The District (2000–2004)
8/10
Something Different, A Hybrid Cop Show; being half realistic, half Police Sci-Fi. But it has "COACH" (Craig T. Nelson) and that's good.
19 December 2007
We've often heard that there is no such thing as "strict" fiction. There must be something to it; because we all use whatever we have stored up in our own gray matter. All of this comes from our own life experiences; ergo, anything we 'create' on blank paper has its origin in something we've seen, heard, smelled, tasted, felt or just lived.

As a good current example of a contemporary series that regularly makes use of "Right out of the Headlines" story lines and even brags about them; we present "LAW & ORDER.

That tag-line about being from headlines seems to fly in the face of the occasional caveat of: "The story in tonight's episode is strictly fictitious. Any resemblance to any persons, living or dead is purely coincidental." Oddly enough whenever this warning appears, the more the following hour drama is like a real life occurrence which is fairly recent.

As to "THE DISTRICT" (CBS, 200-2004), we don't point the finger at any one particular episode or any continued storyline; rather it is the very elemental make-up of the series and the characteristics of the main character, himself.

Big City Police Departments are often put under the command and direction of an outsider serving as Chief/Commissioner/Superintendent, or whatever title have you. And the one real life model that appears to have been used for Chief Jack Mannion (Craig T. Nelson) would be William Bratton, the present Chief of the Los Angeles Police Department. A native Bostonian, Mr. Bratton has served in several top cop posts in Boston, New York Transit Police, New York City Police and others. I'm proud to saw that he had applied for the job here, in Chicago, but wasn't successful. (That was our loss, not Chief Bratton's.) As far as Chief Jack Mannion, he too has been boss elsewhere and was a Uniformed Cop and then Detective in New York City. He also has had other experiences with other departments; so he's well educated, equipped and traveled in the Police World.

OUR STORY…….Arriving in Washington, in the District of Columbia (D.C. for short), newly appointed Chief of Police, Jack Mannion (Coach) begins to reshape the Departments Command Staff into what best reflects his own ideas of what the District of Columbia Department will perform and look like (No, Schultz, not in regards to race, color or gender.
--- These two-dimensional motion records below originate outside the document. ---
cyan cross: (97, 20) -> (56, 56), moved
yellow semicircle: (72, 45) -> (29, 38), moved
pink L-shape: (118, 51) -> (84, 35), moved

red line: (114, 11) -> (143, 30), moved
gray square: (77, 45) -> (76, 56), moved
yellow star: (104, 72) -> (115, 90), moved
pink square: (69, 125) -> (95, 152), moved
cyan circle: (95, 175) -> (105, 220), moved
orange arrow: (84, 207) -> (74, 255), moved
It means performance, tactics and results.) Chief Mannion soon discovers that, not everyone in Police HQ is on board with the new outsider's plans. The most prominent resistance was found to be coming from the guy who would be his number 2 in command of the Department. Deputy Chief Joe Noland (Roger Aaron Brown) had been acting Chief before Mannion's appointment and fully expected to get the post himself. After a brief period of friction, the two men settled all and the Deputy was as devoted to Mannion's program as anyone could be.
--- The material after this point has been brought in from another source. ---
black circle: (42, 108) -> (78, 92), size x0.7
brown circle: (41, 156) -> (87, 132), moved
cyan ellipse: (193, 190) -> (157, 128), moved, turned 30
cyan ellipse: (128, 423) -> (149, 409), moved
The new Chief immediately reached out to find officers to people his own immediate staff, and made an extraordinary maneuver, he found Administrative Clerk Ella Farmer (the Late Lynne Thigpen) and elevated her to the top level in order to run the department's computer system and especially, the War Room.
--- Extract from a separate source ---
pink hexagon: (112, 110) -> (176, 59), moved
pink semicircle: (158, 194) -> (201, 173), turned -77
Whoa! "War Room? What that? The computerized War Room shown in "THE DISTRICT" is 2nd to none. Not even the President's War Room in DR. STRANGELOVE() had anything on this. Computer imagery, contact with the whole doggone District of Columbia, building floor plans and whatever else you can imagine. This is possibly either the most exaggerated item in the whole series or the most marvelous use of modern technology that there is in Law Enforcement.

As far as Realism, on a scale of 1 to 10, give it a 5. In the category of Enjoyment, give the series "THE DISTRICT" an 8.